|UNITED STATES OF AMERICA,
(D.C. No. CR-03-2112-13 MV)
Viewing the evidence in the light most favorable to the government, as we are obliged to do, United States v. Isaac-Sigala, 448 F.3d 1206, 1210 (10th Cir. 2006), the evidence at trial established that Mr. Mendivil participated in a plot to transport mass quantities of marijuana (in total the government seized almost 5,000 kilograms) from the southwestern United States to the Chicago area for distribution. On May 18, 2003, Yolanda Alarcon, a truck driver and Federal Bureau of Investigation ("FBI") informant, alerted the FBI that she had been asked to drive, as part of the conspiracy, a commercial truck to be loaded with marijuana in Las Cruces, New Mexico. Edgar Lopez-Hernandez, another participant in the conspiracy, instructed Ms. Alarcon to move the truck from a Pilot Truck Stop to a radiator shop in Las Cruces. Mr. Lopez-Hernandez told her that although the truck already housed some marijuana, more was to be loaded at the radiator shop. Upon arriving there, Ms. Alarcon observed members of the conspiracy, and others, load the truck with several pallets containing boxes of marijuana. After the truck was loaded, Ms. Alarcon was told to move the truck to a TravelCenters of America ("TA") truck stop also in Las Cruces. After dropping off the truck at the TA truck stop, Mr. Lopez-Hernandez drove Ms. Alarcon to her home in his personal vehicle. The FBI kept the truck under surveillance at the TA truck stop. Later that day, Mr. Mendivil appeared at the truck stop, took control of the truck, and proceeded to drive it northbound. The truck was stopped at a permanent U.S. Border Patrol checkpoint on Interstate 25 approximately 20 miles north of Las Cruces, New Mexico.

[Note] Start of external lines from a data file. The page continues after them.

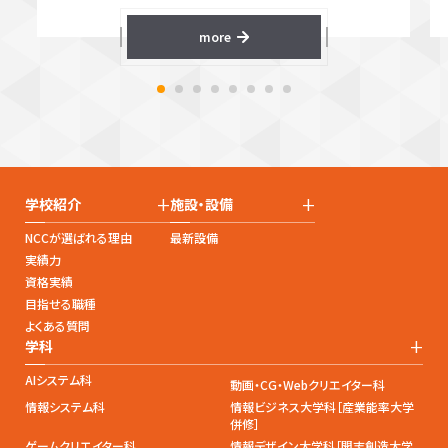
more
+
+
学校紹介
施設・設備
NCCが選ばれる理由
最新設備
実績力
資格実績
目指せる職種
よくある質問
+
学科
AIシステム科
動画・CG・Webクリエイター科
情報システム科
情報ビジネス大学科［産業能率大学
併修］
ゲームクリエイター科
情報デザイン大学科［開志創造大学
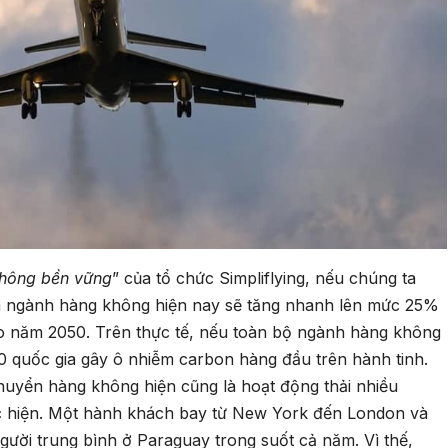
không bền vững
” của tổ chức Simpliflying, nếu chúng ta
ủa ngành hàng không hiện nay sẽ tăng nhanh lên mức 25%
ào năm 2050. Trên thực tế, nếu toàn bộ ngành hàng không
p 10 quốc gia gây ô nhiễm carbon hàng đầu trên hành tinh.
chuyển hàng không hiện cũng là hoạt động thải nhiều
c hiện. Một hành khách bay từ New York đến London và
 người trung bình ở Paraguay trong suốt cả năm. Vì thế,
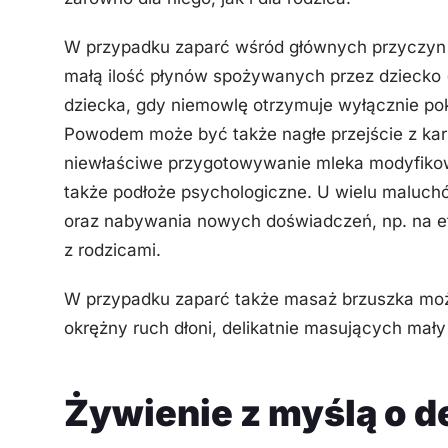
W przypadku zaparć wśród głównych przyczyn ic
małą ilość płynów spożywanych przez dziecko 
dziecka, gdy niemowlę otrzymuje wyłącznie po
Powodem może być także nagłe przejście z kar
niewłaściwe przygotowywanie mleka modyfiko
także podłoże psychologiczne. U wielu maluchó
oraz nabywania nowych doświadczeń, np. na eta
z rodzicami.
W przypadku zaparć także masaż brzuszka mo
okrężny ruch dłoni, delikatnie masujących mały 
Żywienie z myślą o 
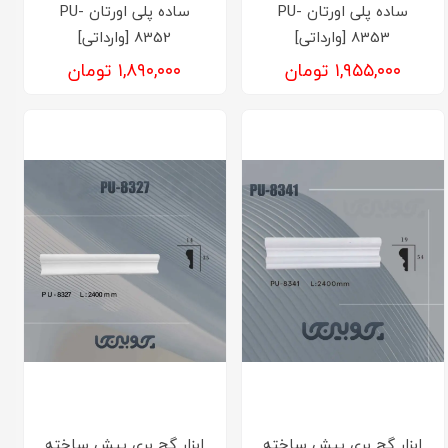
ساده پلی اورتان PU-
ساده پلی اورتان PU-
8353 [وارداتی]
8352 [وارداتی]
۱,۹۵۵,۰۰۰ تومان
۱,۸۹۰,۰۰۰ تومان
ابزار گچ بری پیش ساخته
ابزار گچ بری پیش ساخته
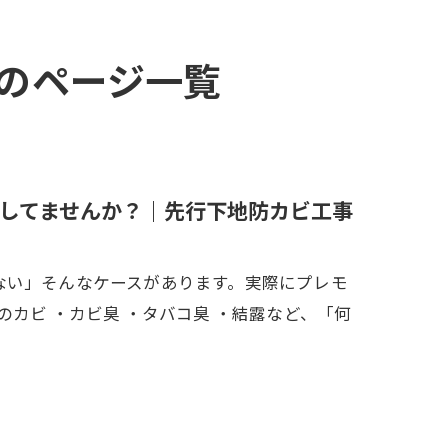
』のページ一覧
してませんか？｜先行下地防カビ工事
ない」そんなケースがあります。実際にプレモ
カビ ・カビ臭 ・タバコ臭 ・結露など、「何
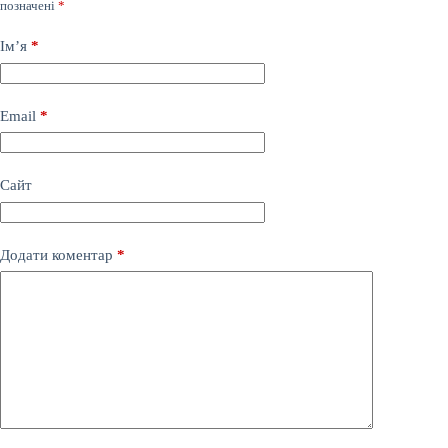
позначені
*
Ім’я
*
Email
*
Сайт
Додати коментар
*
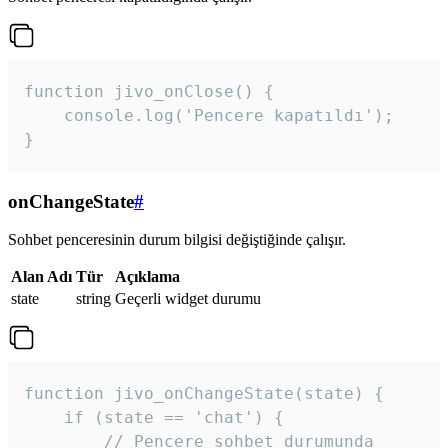
function jivo_onClose() {

    console.log('Pencere kapatıldı');

}
onChangeState
#
Sohbet penceresinin durum bilgisi değiştiğinde çalışır.
Alan Adı
Tür
Açıklama
state
string
Geçerli widget durumu
function jivo_onChangeState(state) {

    if (state == 'chat') {

        // Pencere sohbet durumunda
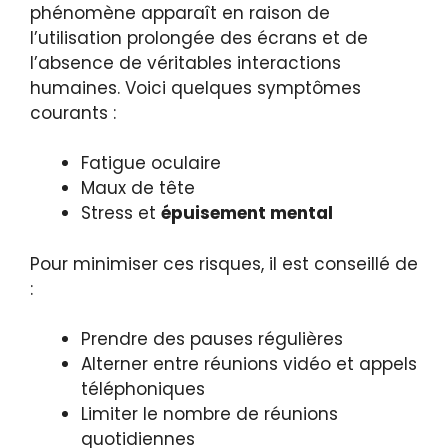
phénomène apparaît en raison de
l’utilisation prolongée des écrans et de
l’absence de véritables interactions
humaines. Voici quelques symptômes
courants :
Fatigue oculaire
Maux de tête
Stress et
épuisement mental
Pour minimiser ces risques, il est conseillé de
:
Prendre des pauses régulières
Alterner entre réunions vidéo et appels
téléphoniques
Limiter le nombre de réunions
quotidiennes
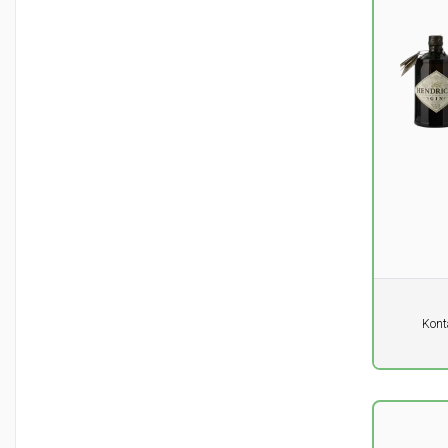
Pro Einhe
Kont
0,00
DK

Prior to approaching Mr. Mendivil, the Border Patrol agent observed Mr. Mendivil exhibiting what the agent considered to be nervous behavior shuffling with papers on the dash and compulsively smoking cigarettes. When asked by the Border Patrol agent what he was carrying, Mr. Mendivil responded that he was hauling "lavadoras," Spanish for washers. Upon inspection, the Border Patrol agent found, however, that the bill of lading indicated the truck was carrying a load of red chile, something rather different indeed; neither did the bill of lading indicate the shipper's name or address as required. Mr. Mendivil also gave conflicting responses to whether there was a lock on the cargo door. The Border Patrol agent then asked, and allegedly received, Mr. Mendivil's consent to search the cargo, including a canine search of the outside perimeter of the vehicle. The dog alerted and 1,417 kilograms of marijuana were subsequently found piled into Mr. Mendivil's truck.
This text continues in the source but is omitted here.